Padraig Conlon 12 Oct 2021

By Declan Brennan

The teenage sister of a girl allegedly assaulted by her parents has told their trial that the mother told her husband “I told you I was gonna kill her, why didn’t you stop me?”.

The 39-year-old man and 36-year-old woman have pleaded not guilty to two charges of assault causing serious harm to the child and three charges of child cruelty at the family home in Dublin on dates between June 28 and July 2, 2019.

Anne Rowland SC, prosecuting, has told the jury that the child sustained a brain injury that prevents her from normal functioning and she is likely to need 24 hour care for the rest of her life.

The parents, who are originally from north Africa, cannot be named to protect the identity of the child.

On day five of their trial at Dublin Circuit Criminal Court the now 14-year-old sister of the complainant told Anne Rowland SC that she and her younger sister lived in their native country until March 2019.

They then travelled to Ireland to join their parents who had moved to Dublin about two years earlier.

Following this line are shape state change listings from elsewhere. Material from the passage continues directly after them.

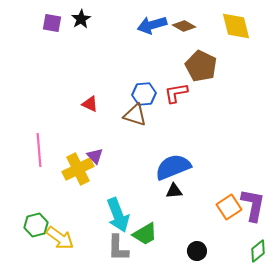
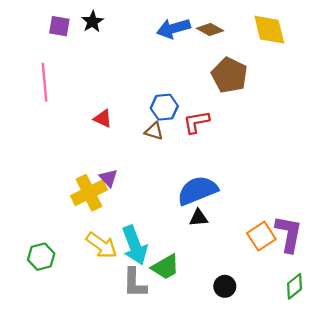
red L-shape: (176, 93) -> (196, 122), moved
brown triangle: (135, 115) -> (154, 131), size x0.7
pink line: (39, 150) -> (45, 82), moved
yellow arrow: (60, 238) -> (102, 245), moved

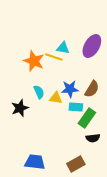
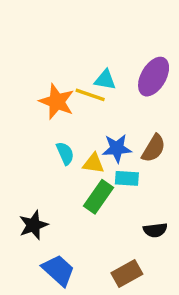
black star: (20, 108) -> (33, 225), moved
green rectangle: (87, 118) -> (98, 197), moved
blue trapezoid: (35, 162) -> (58, 270), turned 35

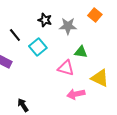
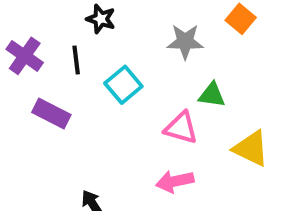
black star: (45, 20) -> (101, 19), moved
black line: (15, 35) -> (76, 60), turned 32
pink arrow: (76, 94) -> (175, 181), moved

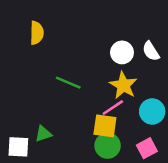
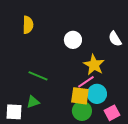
white circle: (122, 52) -> (73, 40), moved
green line: (68, 83) -> (38, 76), moved
cyan circle: (152, 111) -> (97, 94), moved

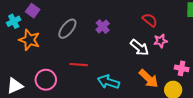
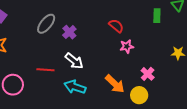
gray ellipse: (67, 29) -> (46, 24), moved
white arrow: (140, 48) -> (74, 61), moved
pink cross: (182, 68) -> (148, 74), turned 32

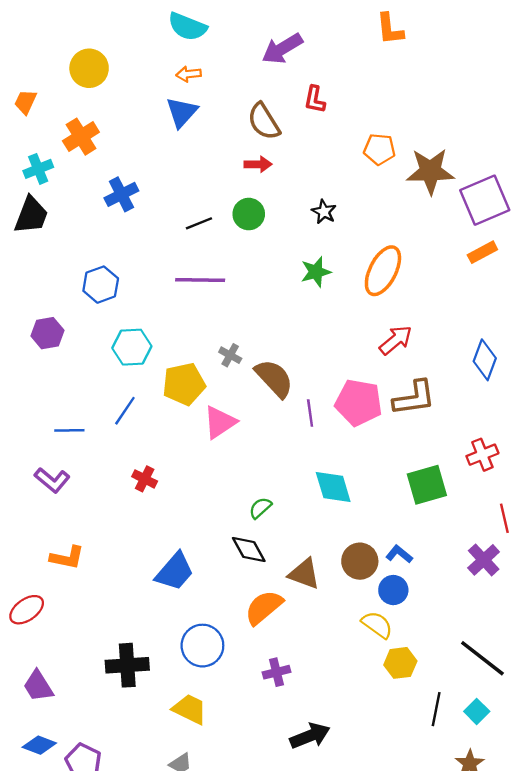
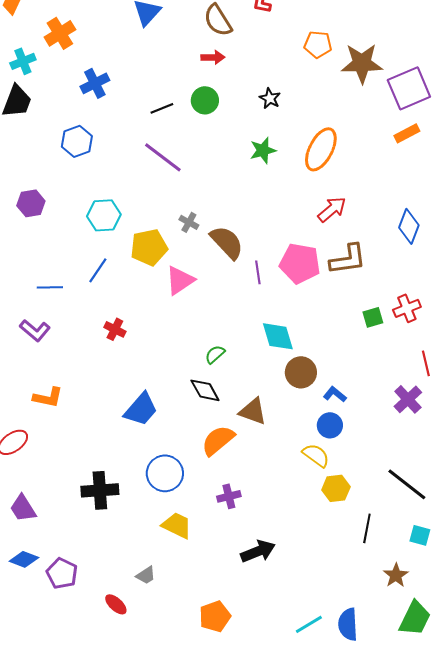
purple line: (200, 280) -> (163, 157), turned 36
blue hexagon: (101, 285) -> (77, 141), moved
green square: (427, 485) -> (373, 317), moved, size x0.6
brown circle: (360, 561) -> (301, 372), moved
yellow trapezoid: (190, 709) -> (177, 525), moved
cyan square: (477, 711) -> (420, 535), moved, turned -30

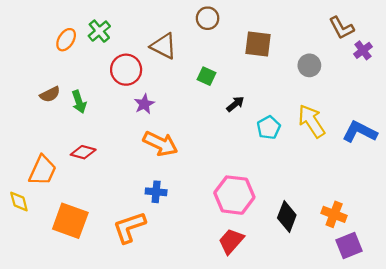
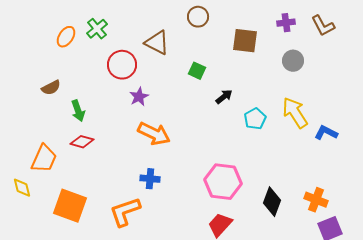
purple cross: (363, 50) -> (286, 23), moved, turned 30
green arrow: (79, 102) -> (78, 111), moved
blue L-shape: (360, 132) -> (326, 133), moved, size x0.7

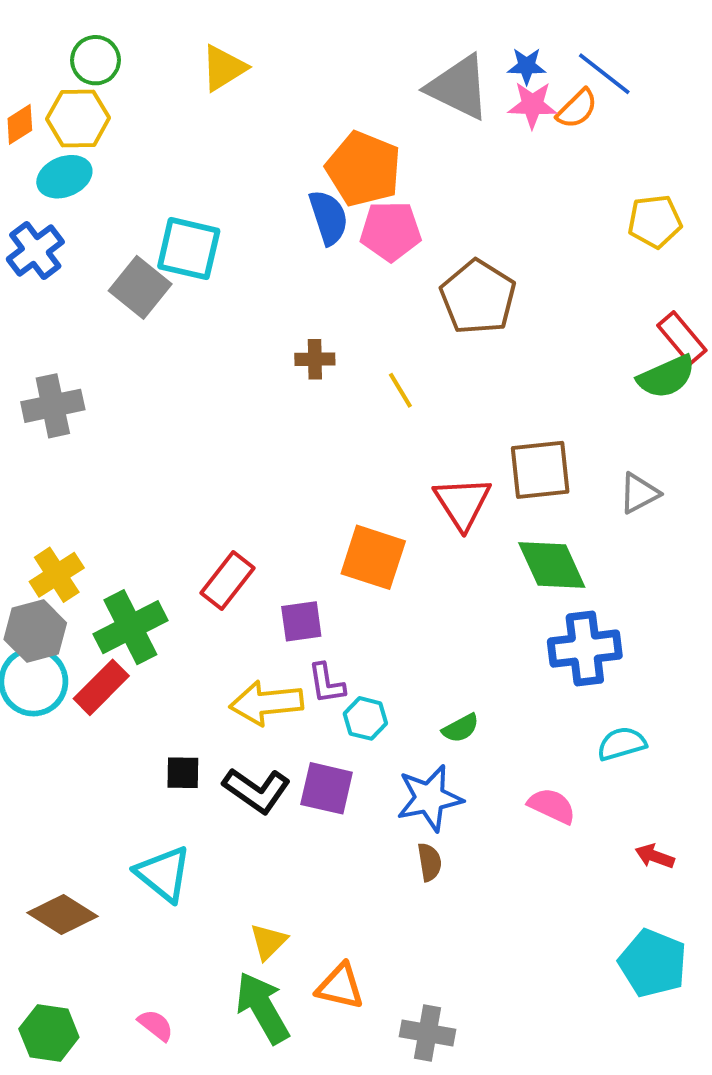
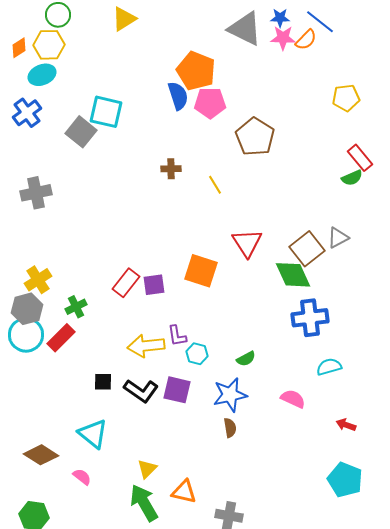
green semicircle: (666, 377) -> (352, 178), size x0.7
brown square: (540, 470) -> (307, 249), moved, turned -32
purple square: (301, 621) -> (154, 285), moved
green cross: (130, 627) -> (76, 307), size x0.6
pink semicircle: (156, 1025) -> (82, 477), moved

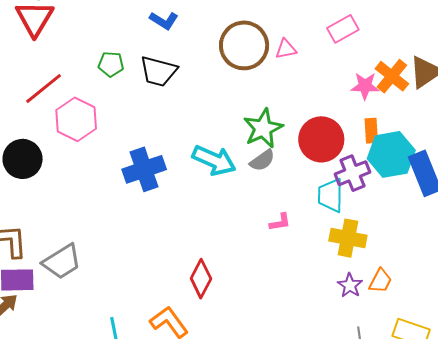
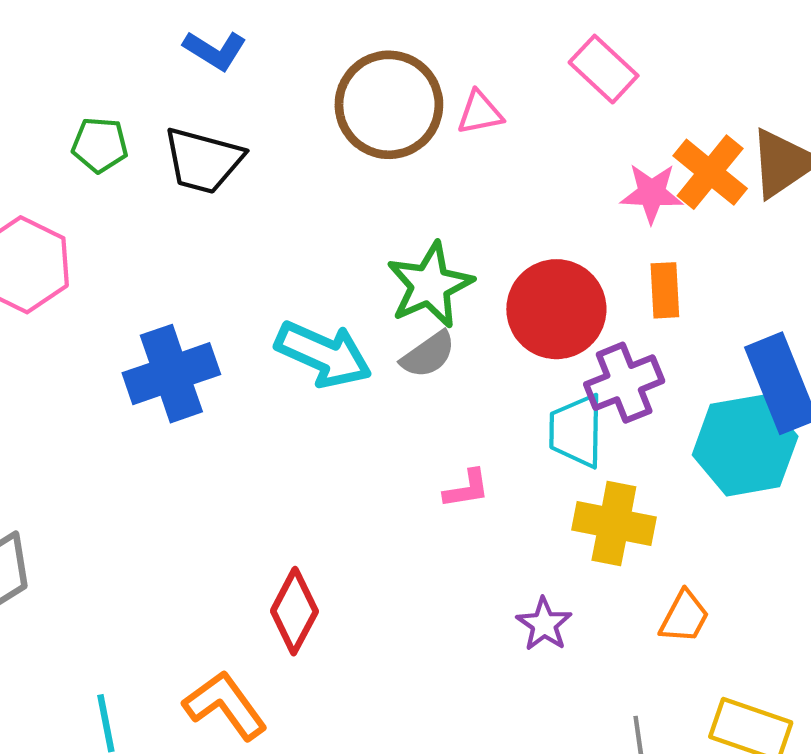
pink rectangle: (343, 29) -> (604, 69), turned 72
cyan hexagon: (391, 154) -> (745, 446), moved
purple star: (350, 285) -> (544, 624), moved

She said that it was exciting to come to Ireland, but soon after their arrival her parents changed and “started to act different”.

She said her mother used to wake her sister up during the night and begin hitting her.

She said her sister wasn’t allowed to play outside because she had bruises all over her body.

She said these were bruises from her mother hitting her sister with a belt and sometimes a stick.

She said her mother would hit the girl all over her body.

She said she hid the belt once “because I didn’t want to see [her sister] get hurt”. She said when their mother found the belt she hit both the girls with it.

She said her mother sometimes punched her in the stomach and once she punched her in the face and caused her lips to bleed.

She said her mother would pull her sister’s hair out, leaving bald spots on the girl’s head.

The witness said that once she told her mother that her grandfather had told her it’s illegal to hit children.

She said her mother told her “you’re my daughter and I can do anything I want with you and it’s not illegal” and hit her.

She said that her mother was “really mad” on an occasion when her sister wet herself and she forced the child’s hand on to a red-hot cooking hob.

She said her mother then cuffed the child’s hands and her feet together using strong tape before using a hot knife to burn her sister’s feet

She said her sister was screaming.

She said she saw her father choking her sister once by holding her up in the air with both hands.

She said her sister passed out and their mother was slapping her saying “she’s faking it”.

She said there were other times when her father punched and kicked the complainant.

She said on one occasion she locked her into the dark attic for up to half an hour while her sister begged to be let out.

On the morning of July 2 she heard her mother shouting and heard banging and then her mother called her.

She saw her sister lying naked and passed out on the floor and slumped up against a wall.

Her mother said that her younger sister had wet the bed and she took her into the shower and that she then peed in the shower and “so she had to get punished”, the witness said.

She said her mother said “we can’t let anyone know this.” She said her mother looked scared and said “I’m going to go to jail”.

She said her mother rang her father and said to him “I did it, I told you I was gonna do it, I told you I was gonna kill her, why didn’t you stop me?”.

She said her father arrived home soon after and moved her sister and said “she might get better”.

“They didn’t want to call an ambulance,” she told the jury.

She said eventually they did call for an ambulance, but before the ambulance arrived “they said we need to make up a story”.

“I thought it was normal – hitting us and all. I didn’t think it was wrong. They told us if you wanna come back with us, they said, not to tell, just say [her sister] fell in the shower, so I did,” she testified.

Under cross-examination she accepted that when she gave this account to gardaí she was lying.

She accepted that she told gardaí that her father “was shocked” and “he stayed quiet a second” during the phone call.

The court heard that she told gardaí that when he arrived home he was shouting to his wife “what did you do to her, why is she so sick, why are there all the marks?, are you crazy?”. The witness told the jury “he didn’t say that, I was lying, I was scared”.

She rejected a submission by counsel for the woman that her mother didn’t misbehave in the way she had testified, saying “that’s a lie”.

She told James Dwyer SC that she had lied to the courts in her native country when she said that her maternal grandfather had hit her because her mother had told her to say that.

“I used to say exactly what my mam told me. I know I shouldn’t have said any of that but I was really young. I used to do exactly what she used to tell me to do,” she said.

She said after this court case she went to live with her paternal grandparents and she was happy there.

The girl, who has been in foster care since mid 2019, rejected a suggestion from defence counsel that she was making up a story to ensure she didn’t have to go back to live with her parents.

“I don’t want to go back living with them because of what happened,” she said.

She said after what happened her sister she felt guilty

“I used to cry every night, blaming myself. Why didn’t I tell anyone? If I had this wouldn’t have happened”.

The trial continues before Judge Martin Nolan and a jury.